Ekonomi Indonesia menunjukkan ketangguhan dengan mencetak surplus perdagangan selama 68 bulan berturut-turut yang disertai lonjakan impor barang modal sebagai sinyal ekspansi industri. Namun, anomali terjadi ketika indikator harga justru menunjukkan deflasi bulanan dan pelemahan daya beli masyarakat akibat tekanan pasar kerja. Fenomena "Rojali" atau rombongan jarang beli kini menjadi peringatan serius bagi stabilitas konsumsi kelas menengah di tahun 2026.
Badan Pusat Statistik (BPS) melaporkan kinerja neraca perdagangan Indonesia yang kembali mencatatkan surplus sebesar US$2,51 miliar pada Desember 2025, memperpanjang tren positif ini menjadi 68 bulan secara beruntun sejak Mei 2020. Surplus ini ditopang oleh ekspor nonmigas yang kuat serta diimbangi dengan kenaikan impor barang modal yang melonjak signifikan hingga 20,06% sepanjang tahun 2025, khususnya pada mesin dan peralatan mekanis. Kenaikan impor barang produktif ini mengindikasikan bahwa sektor manufaktur dan industri dalam negeri sedang bergeliat melakukan ekspansi kapasitas produksi guna menyambut peluang pertumbuhan ekonomi ke depan. Kendati sektor industri menunjukkan agresivitas dalam ekspansi, indikator harga di tingkat konsumen justru memperlihatkan anomali yang kontras di awal tahun.

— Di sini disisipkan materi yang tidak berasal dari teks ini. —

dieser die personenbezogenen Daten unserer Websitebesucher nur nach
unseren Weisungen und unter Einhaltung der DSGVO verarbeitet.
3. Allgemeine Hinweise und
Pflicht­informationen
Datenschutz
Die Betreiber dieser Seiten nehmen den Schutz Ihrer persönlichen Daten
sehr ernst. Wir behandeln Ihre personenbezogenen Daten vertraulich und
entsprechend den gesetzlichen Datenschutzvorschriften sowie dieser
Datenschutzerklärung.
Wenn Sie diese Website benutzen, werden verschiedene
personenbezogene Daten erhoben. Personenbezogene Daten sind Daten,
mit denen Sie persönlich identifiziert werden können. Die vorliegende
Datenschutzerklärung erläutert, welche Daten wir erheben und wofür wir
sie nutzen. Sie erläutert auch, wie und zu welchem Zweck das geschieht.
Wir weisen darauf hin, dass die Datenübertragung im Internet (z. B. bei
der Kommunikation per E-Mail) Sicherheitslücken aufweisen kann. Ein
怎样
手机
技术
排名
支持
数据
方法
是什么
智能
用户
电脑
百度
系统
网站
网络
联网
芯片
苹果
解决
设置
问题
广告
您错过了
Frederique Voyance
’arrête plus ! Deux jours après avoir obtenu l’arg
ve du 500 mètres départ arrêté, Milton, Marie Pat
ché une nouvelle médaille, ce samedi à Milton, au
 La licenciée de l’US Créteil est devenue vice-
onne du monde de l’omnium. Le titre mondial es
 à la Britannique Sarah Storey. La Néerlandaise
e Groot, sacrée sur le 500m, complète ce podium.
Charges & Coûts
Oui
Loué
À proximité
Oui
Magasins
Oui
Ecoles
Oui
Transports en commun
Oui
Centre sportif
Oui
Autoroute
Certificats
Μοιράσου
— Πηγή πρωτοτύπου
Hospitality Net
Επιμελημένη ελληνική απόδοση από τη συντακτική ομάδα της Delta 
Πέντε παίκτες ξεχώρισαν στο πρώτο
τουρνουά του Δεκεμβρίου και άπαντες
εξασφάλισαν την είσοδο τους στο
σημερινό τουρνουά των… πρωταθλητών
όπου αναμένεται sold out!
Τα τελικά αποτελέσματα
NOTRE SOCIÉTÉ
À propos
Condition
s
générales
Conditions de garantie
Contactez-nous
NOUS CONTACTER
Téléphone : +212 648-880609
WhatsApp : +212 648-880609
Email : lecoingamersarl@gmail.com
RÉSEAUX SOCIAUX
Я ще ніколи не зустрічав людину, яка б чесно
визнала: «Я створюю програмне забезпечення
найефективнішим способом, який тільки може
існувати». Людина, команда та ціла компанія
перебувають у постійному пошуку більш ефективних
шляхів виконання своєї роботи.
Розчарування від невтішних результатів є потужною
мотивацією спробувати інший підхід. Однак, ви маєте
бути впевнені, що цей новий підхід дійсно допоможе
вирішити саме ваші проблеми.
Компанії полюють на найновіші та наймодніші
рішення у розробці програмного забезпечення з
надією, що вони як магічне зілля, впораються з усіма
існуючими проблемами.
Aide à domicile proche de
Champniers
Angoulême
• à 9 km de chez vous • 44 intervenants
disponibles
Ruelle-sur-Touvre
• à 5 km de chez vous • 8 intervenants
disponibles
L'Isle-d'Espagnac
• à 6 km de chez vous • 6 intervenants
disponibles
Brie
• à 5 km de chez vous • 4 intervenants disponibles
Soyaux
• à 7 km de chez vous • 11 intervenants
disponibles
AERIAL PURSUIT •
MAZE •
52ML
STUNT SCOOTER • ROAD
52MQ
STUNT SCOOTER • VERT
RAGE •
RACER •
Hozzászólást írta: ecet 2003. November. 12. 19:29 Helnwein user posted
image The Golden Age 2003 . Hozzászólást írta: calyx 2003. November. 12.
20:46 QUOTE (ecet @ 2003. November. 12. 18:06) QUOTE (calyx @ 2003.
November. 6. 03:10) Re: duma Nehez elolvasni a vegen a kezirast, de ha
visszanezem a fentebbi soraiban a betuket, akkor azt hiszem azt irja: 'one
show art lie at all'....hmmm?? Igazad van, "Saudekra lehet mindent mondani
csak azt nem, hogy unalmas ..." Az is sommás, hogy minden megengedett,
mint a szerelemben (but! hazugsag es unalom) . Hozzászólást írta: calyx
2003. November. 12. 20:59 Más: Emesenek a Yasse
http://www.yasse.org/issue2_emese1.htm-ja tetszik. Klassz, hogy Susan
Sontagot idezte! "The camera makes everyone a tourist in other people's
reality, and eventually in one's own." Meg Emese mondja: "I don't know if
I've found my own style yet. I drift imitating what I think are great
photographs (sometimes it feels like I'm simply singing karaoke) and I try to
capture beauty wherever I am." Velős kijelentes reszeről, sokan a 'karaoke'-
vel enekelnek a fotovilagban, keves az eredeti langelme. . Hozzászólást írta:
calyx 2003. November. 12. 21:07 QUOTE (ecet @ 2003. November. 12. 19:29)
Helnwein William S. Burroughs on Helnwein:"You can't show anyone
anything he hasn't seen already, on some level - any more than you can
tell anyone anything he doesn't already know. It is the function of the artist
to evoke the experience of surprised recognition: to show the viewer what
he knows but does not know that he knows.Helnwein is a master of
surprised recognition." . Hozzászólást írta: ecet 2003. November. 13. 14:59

Pasar domestik dikejutkan dengan data BPS yang mencatat terjadinya deflasi bulanan sebesar 0,15% pada Januari 2026, meskipun inflasi tahunan tercatat tinggi di angka 3,55% akibat efek basis rendah dari diskon tarif listrik tahun sebelumnya. Penurunan harga secara bulanan ini utamanya dipicu oleh melimpahnya pasokan pangan seperti cabai merah dan bawang merah, namun di sisi lain harga emas perhiasan justru merangkak naik. Kondisi deflasi pada kelompok makanan ini memberikan sinyal ganda, yakni terjaganya pasokan logistik atau justru tertahannya permintaan akibat daya beli masyarakat yang belum pulih sepenuhnya. Stabilitas harga pangan ini rupanya belum mampu mendongkrak konsumsi masyarakat secara maksimal yang justru tertahan oleh permasalahan struktural di pasar kerja.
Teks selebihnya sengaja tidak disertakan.